- **INSTRUCTIONS TO FOLLOW**: Repeat the records below verbatim and include no pictures.

◆ ◆ ◆

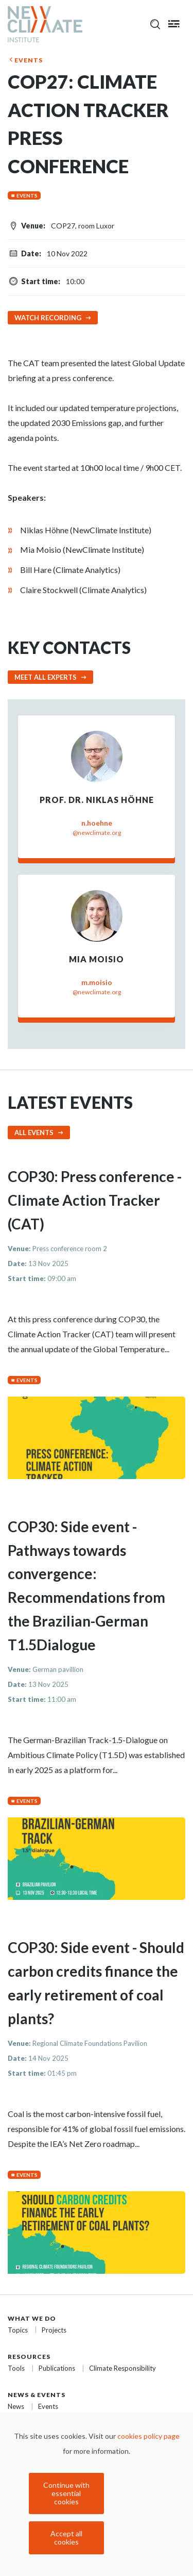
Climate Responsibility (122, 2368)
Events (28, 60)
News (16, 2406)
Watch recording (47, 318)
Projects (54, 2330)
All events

◆ ◆ ◆

- **WRITTEN RESPONSE**:
Climate Responsibility (122, 2368)
Events (28, 60)
News (16, 2406)
Watch recording (47, 318)
Projects (54, 2330)
All events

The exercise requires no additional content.